Семья Эвердин будто превратилась в семью огненных переродков разной степени горения.
Вместо ответа на последний заданный ею вопрос, Аврелий качает головой.
Очередной жизненный удар миссис Эвердин принимает спокойно. Она потеряла мужа во взрыве на шахте. Потеряла младшую дочь после бомбежки Капитолия. Она уже теряла свою старшую дочь, теряла, и находила, и опять теряла. Имена всех ее мертвых родственников не вмещаются в ее памяти, она смотрит на Китнисс со смешанными чувствами вины и ожидания. Ты уже умирала, зачем ты мучаешь меня тем, что еще живешь? Я тебя уже хоронила, почему я должна раскапывать и закапывать вновь твою могилу? Аврелий не жалеет, что позвонил ей, но жалеет, что она приехала сюда, обескровленная, уничтоженная, спящая наяву с широко открытыми глазами. Она видит Китнисс, но думает, что видит очередной призрак, чуть более живой, чем прежние призраки, переступающие порог ее дома и прикасавшиеся к ней. Чуть более теплый призрак, который рыдает в ее объятиях и не хочет ее отпускать, но она не может понять, как этот призрак оказался так далеко от свежей могилы? Миссис Эвердин была на могиле своих дочерей только дважды, и увезла в свой новый дом только горсть земли, потому что этой горсти ей достаточно. Она знает, что на могилах теперь всходят цветы, но цветы не олицетворяют для нее надежду, не поглощают ее горе. Цветы просто доказывают ей, что сама она мертва и бесплодна, и когда она умрет, от нее самой не останется ничего, имеющего хоть какое-то значение.
Но призрак Китнисс еще цепляется за нее, и она терпеливо ждет, когда он растворится в пустоте.
– Я слышал, что вы приехали не в одиночестве, – замечает доктор Аврелий осторожно.
Женщина поднимает на него блестящие глаза и улыбается.

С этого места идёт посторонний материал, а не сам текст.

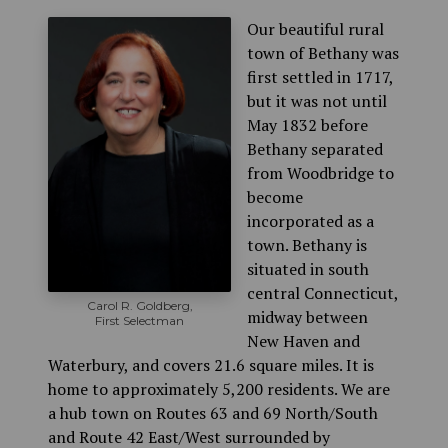
Our beautiful rural
town of Bethany was
first settled in 1717,
but it was not until
May 1832 before
Bethany separated
from Woodbridge to
become
incorporated as a
town. Bethany is
situated in south
central Connecticut,
Carol R. Goldberg,
midway between
First Selectman
New Haven and
Waterbury, and covers 21.6 square miles. It is
home to approximately 5,200 residents. We are
a hub town on Routes 63 and 69 North/South
and Route 42 East/West surrounded by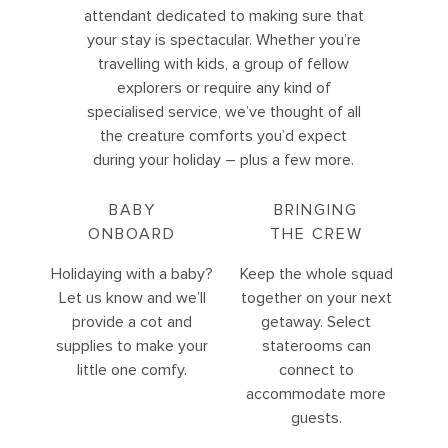
attendant dedicated to making sure that
your stay is spectacular. Whether you’re
travelling with kids, a group of fellow
explorers or require any kind of
specialised service, we’ve thought of all
the creature comforts you’d expect
during your holiday – plus a few more.
BABY
BRINGING
ONBOARD
THE CREW
Holidaying with a baby?
Keep the whole squad
Let us know and we’ll
together on your next
provide a cot and
getaway. Select
supplies to make your
staterooms can
little one comfy.
connect to
accommodate more
guests.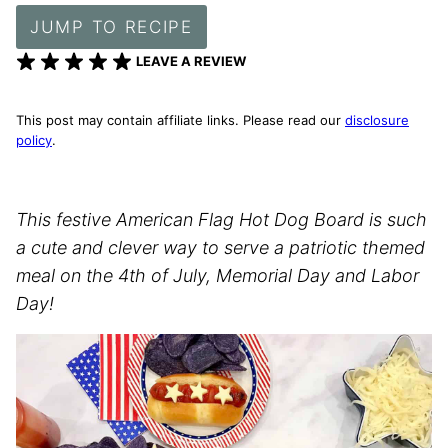
JUMP TO RECIPE
LEAVE A REVIEW
This post may contain affiliate links. Please read our
disclosure
policy
.
This festive American Flag Hot Dog Board is such
a cute and clever way to serve a patriotic themed
meal on the 4th of July, Memorial Day and Labor
Day!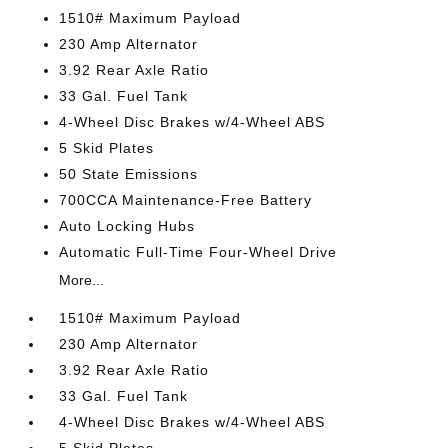
1510# Maximum Payload
230 Amp Alternator
3.92 Rear Axle Ratio
33 Gal. Fuel Tank
4-Wheel Disc Brakes w/4-Wheel ABS
5 Skid Plates
50 State Emissions
700CCA Maintenance-Free Battery
Auto Locking Hubs
Automatic Full-Time Four-Wheel Drive
More...
1510# Maximum Payload
230 Amp Alternator
3.92 Rear Axle Ratio
33 Gal. Fuel Tank
4-Wheel Disc Brakes w/4-Wheel ABS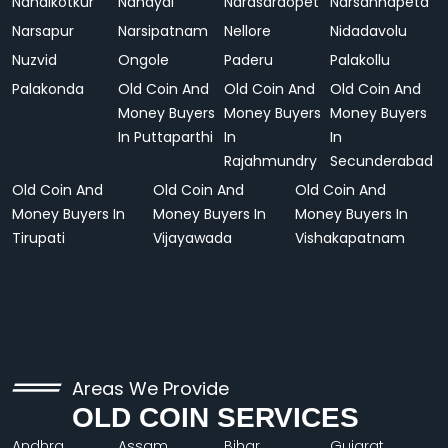
Nandikotkur
Nandyal
Narasaraopet
Narsannapeta
Narsapur
Narsipatnam
Nellore
Nidadavolu
Nuzvid
Ongole
Paderu
Palakollu
Palakonda
Old Coin And
Old Coin And
Old Coin And
Money Buyers
Money Buyers
Money Buyers
In Puttaparthi
In
In
Rajahmundry
Secunderabad
Old Coin And
Old Coin And
Old Coin And
Money Buyers In
Money Buyers In
Money Buyers In
Tirupati
Vijayawada
Vishakapatnam
Areas We Provide
OLD COIN SERVICES
Andhra
Assam
Bihar
Gujarat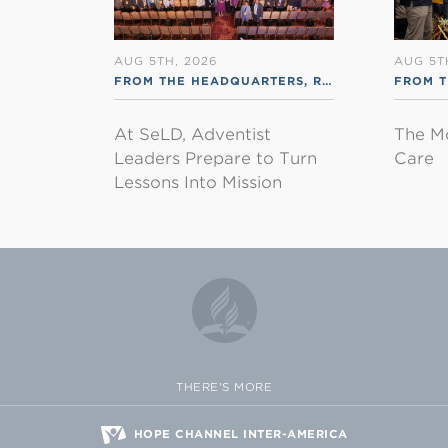
AUG 5TH, 2026
AUG 5T
FROM THE HEADQUARTERS
,
RSS ENGLISH
FROM 
At SeLD, Adventist
The M
Leaders Prepare to Turn
Care
Lessons Into Mission
THERE'S MORE
HOPE CHANNEL INTER-AMERICA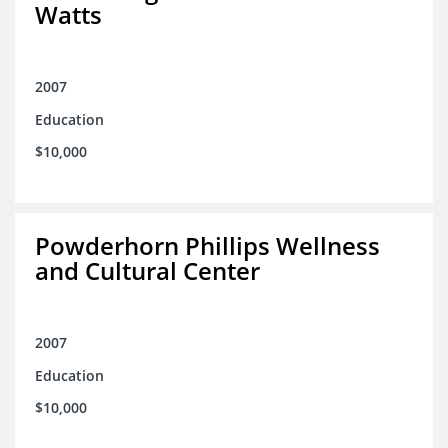
Watts
2007
Education
$10,000
Powderhorn Phillips Wellness
and Cultural Center
2007
Education
$10,000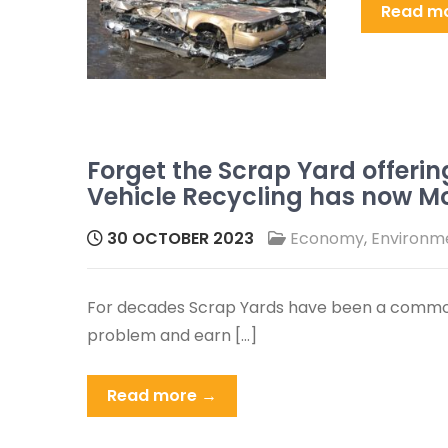
Read m
Forget the Scrap Yard offerin
Vehicle Recycling has now M
30 OCTOBER 2023
Economy
,
Environm
For decades Scrap Yards have been a common
problem and earn […]
Read more →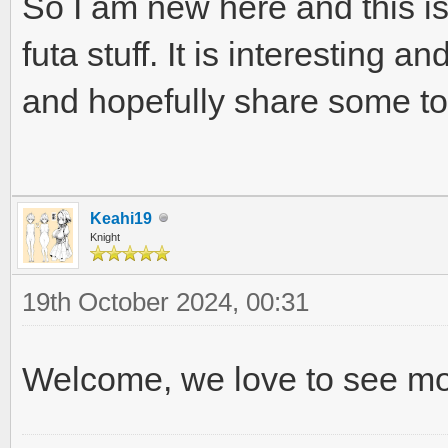
So I am new here and this is 
futa stuff. It is interesting 
and hopefully share some to
Keahi19
Knight
19th October 2024, 00:31
Welcome, we love to see mo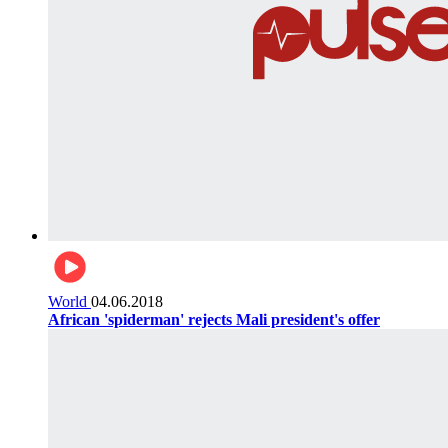
World
04.06.2018
African 'spiderman' rejects Mali president's offer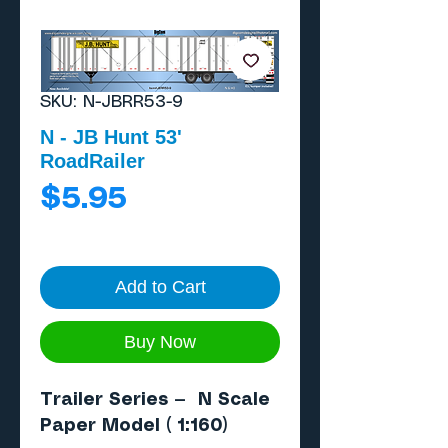
SKU: N-JBRR53-9
N - JB Hunt 53'
RoadRailer
Price
$5.95
Add to Cart
Buy Now
Trailer Series — N Scale
Paper Model ( 1:160)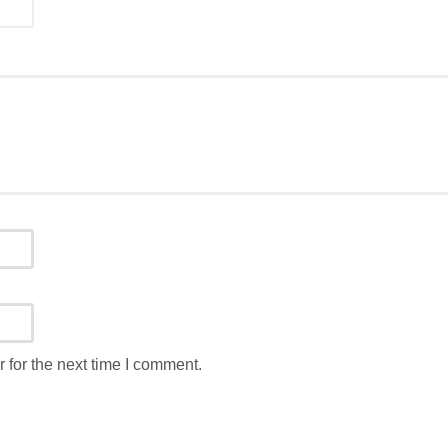
 for the next time I comment.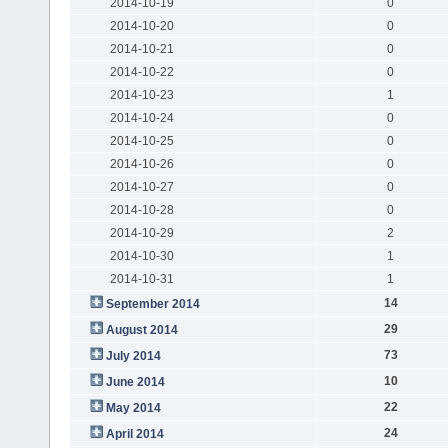
2014-10-19
0
2014-10-20
0
2014-10-21
0
2014-10-22
0
2014-10-23
1
2014-10-24
0
2014-10-25
0
2014-10-26
0
2014-10-27
0
2014-10-28
0
2014-10-29
2
2014-10-30
1
2014-10-31
1
14
September 2014
29
August 2014
73
July 2014
10
June 2014
22
May 2014
24
April 2014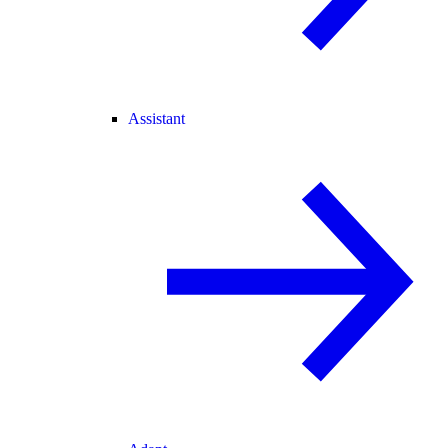
Assistant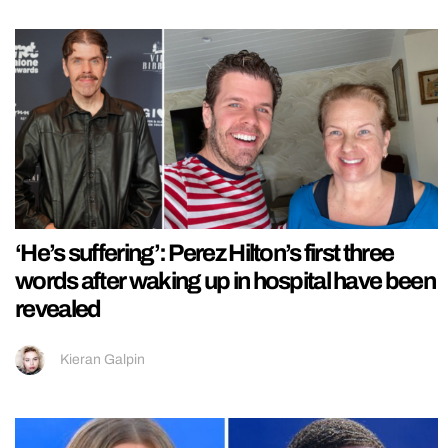
‘He’s suffering’: Perez Hilton’s first three
words after waking up in hospital have been
revealed
Kieran Galpin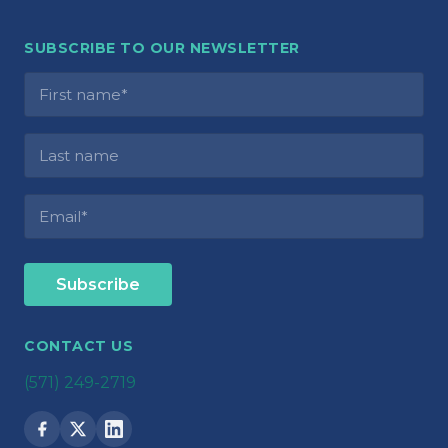
SUBSCRIBE TO OUR NEWSLETTER
CONTACT US
(571) 249-2719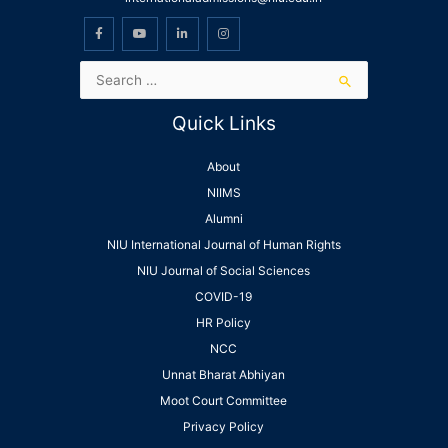
Quick Links
About
NIIMS
Alumni
NIU International Journal of Human Rights
NIU Journal of Social Sciences
COVID-19
HR Policy
NCC
Unnat Bharat Abhiyan
Moot Court Committee
Privacy Policy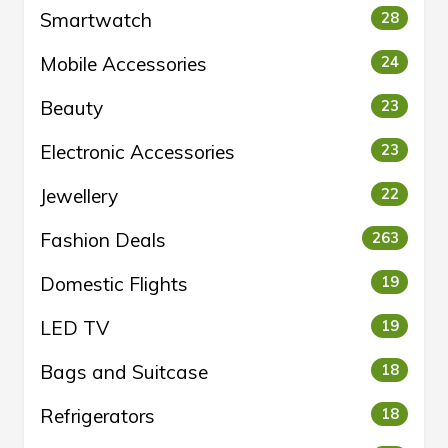
Smartwatch
28
Mobile Accessories
24
Beauty
23
Electronic Accessories
23
Jewellery
22
Fashion Deals
263
Domestic Flights
19
LED TV
19
Bags and Suitcase
18
Refrigerators
18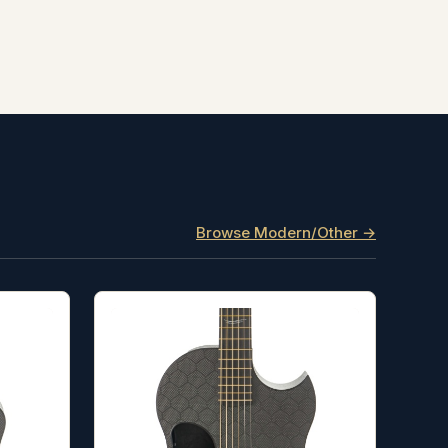
Browse Modern/Other →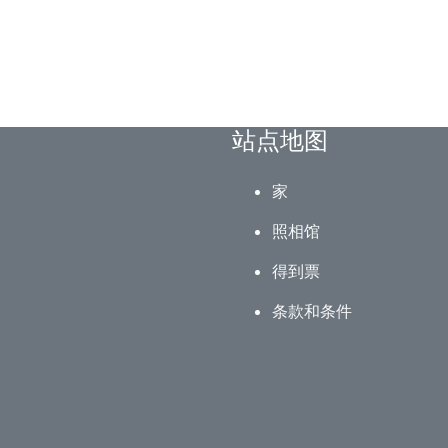
站点地图
家
照相馆
得到票
条款和条件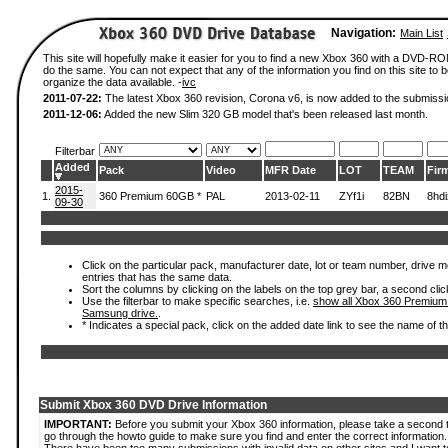
Navigation:
Main List
This site will hopefully make it easier for you to find a new Xbox 360 with a DVD-R
do the same. You can not expect that any of the information you find on this site to be
organize the data available. -
ivc
2011-07-22:
The latest Xbox 360 revision, Corona v6, is now added to the submissi
2011-12-06:
Added the new Slim 320 GB model that's been released last month.
Filterbar
Added
Pack
Video
MFR Date
LOT
TEAM
Fir
2015-
1.
360 Premium 60GB *
PAL
2013-02-11
ZYf1i
82BN
8hd
09-30
Click on the particular pack, manufacturer date, lot or team number, drive mode
entries that has the same data.
Sort the columns by clicking on the labels on the top grey bar, a second clic
Use the filterbar to make specific searches, i.e.
show all Xbox 360 Premium
Samsung drive.
.
* Indicates a special pack, click on the added date link to see the name of t
Submit Xbox 360 DVD Drive Information
IMPORTANT:
Before you submit your Xbox 360 information, please take a second 
go through the howto guide to make sure you find and enter the correct information.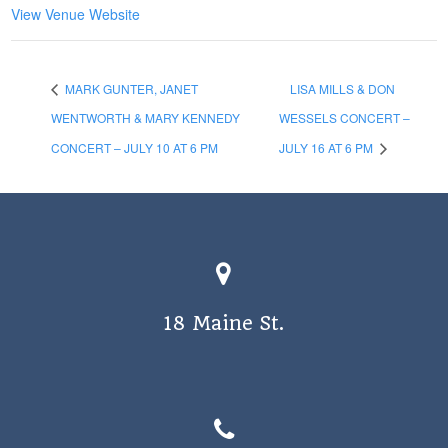
View Venue Website
MARK GUNTER, JANET
LISA MILLS & DON
WENTWORTH & MARY KENNEDY
WESSELS CONCERT –
CONCERT – JULY 10 AT 6 PM
JULY 16 AT 6 PM
18 Maine St.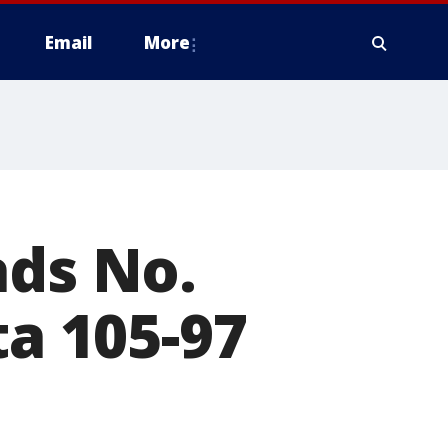
Email
More
ads No.
ta 105-97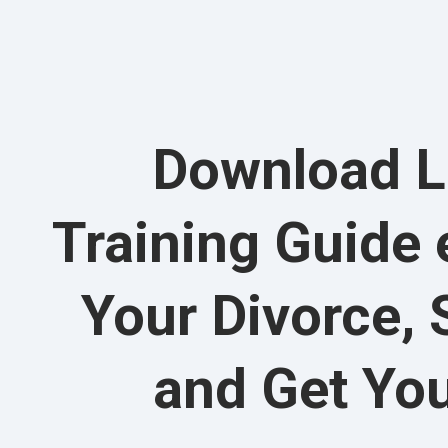
Download L
Training Guide
Your Divorce, 
and Get Yo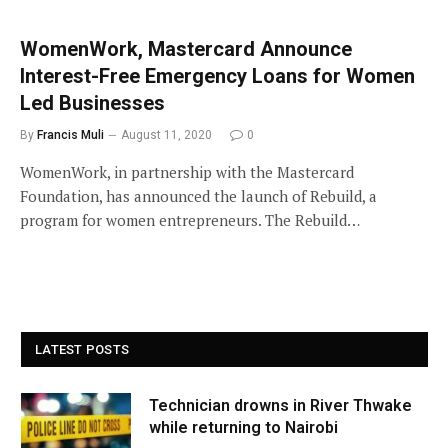
WomenWork, Mastercard Announce
Interest-Free Emergency Loans for Women
Led Businesses
By
Francis Muli
August 11, 2020
0
WomenWork, in partnership with the Mastercard
Foundation, has announced the launch of Rebuild, a
program for women entrepreneurs. The Rebuild…
LATEST POSTS
Technician drowns in River Thwake
while returning to Nairobi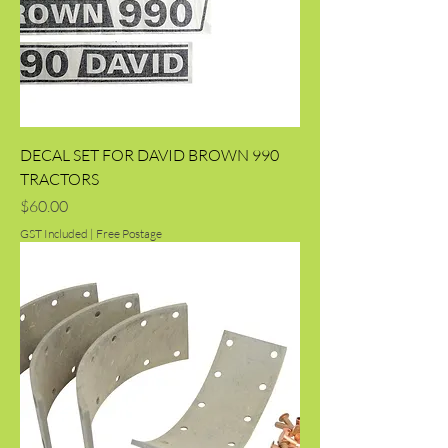
DECAL SET FOR DAVID BROWN 990
TRACTORS
Price
$60.00
GST Included
|
Free Postage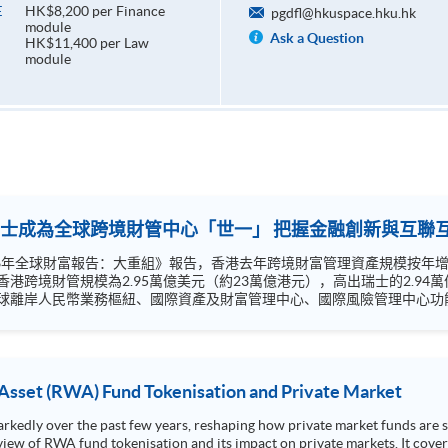
HK$8,200 per Finance
E
pgdfl@hkuspace.hku.hk
module
Ask a Question
HK$11,400 per Law
module
越瑞士成為全球跨境財管中心「世一」 把握金融創新與互
26年全球財富報告：大重組》報告，香港去年跨境財富管理資產規模按年增長1
模為2.95萬億美元（約23萬億港元），高出瑞士的2.94萬億美元。 香港將在國家「十五五
球離岸人民幣業務樞紐、國際資產及財富管理中心、國際風險管理中心功能
互通拓展空間龐大，債券通、ETF通和理財通2.0有助擴大香港金融機構
融及法律案例分析及金融法規最新發展。
 Asset (RWA) Fund Tokenisation and Private Market
edly over the past few years, reshaping how private market funds are st
view of RWA fund tokenisation and its impact on private markets. It cover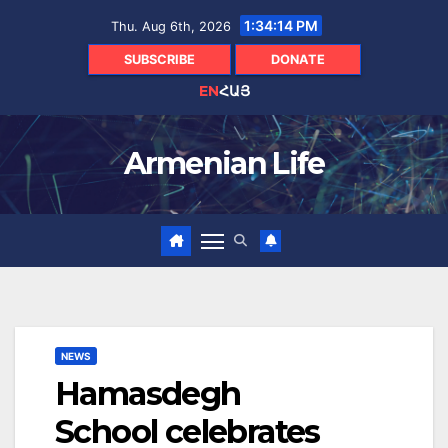
Skip
1:34:16 PM
Thu. Aug 6th, 2026
to
content
SUBSCRIBE
DONATE
EN
ՀԱՅ
Armenian Life
NEWS
Hamasdegh
School celebrates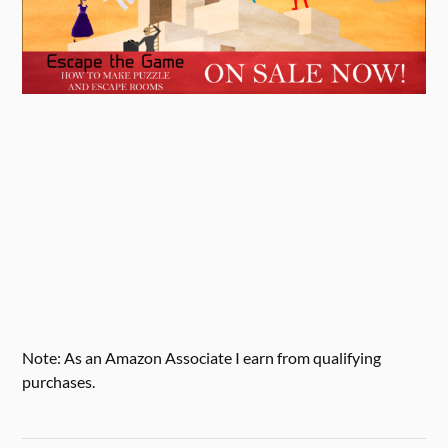
Note: As an Amazon Associate I earn from qualifying
purchases.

Она приехала в Капитолий вместе с Энни Креста. Об Энни миссис Эвердин говорит с большим воодушевлением, и говорит гораздо дольше, чем о своих родных мертвых дочерях. Она рассказывает, как познакомилась с маленькой рыжеволосой девочкой еще в госпитале Тринадцатого Дистрикта, и рассказывает, как подружилась с ней после того, как закопала могилу Прим. Доктор слушает ее уже невнимательно, рассматривая слабый огонек, таящийся на самом дне безмятежно спокойных глаз.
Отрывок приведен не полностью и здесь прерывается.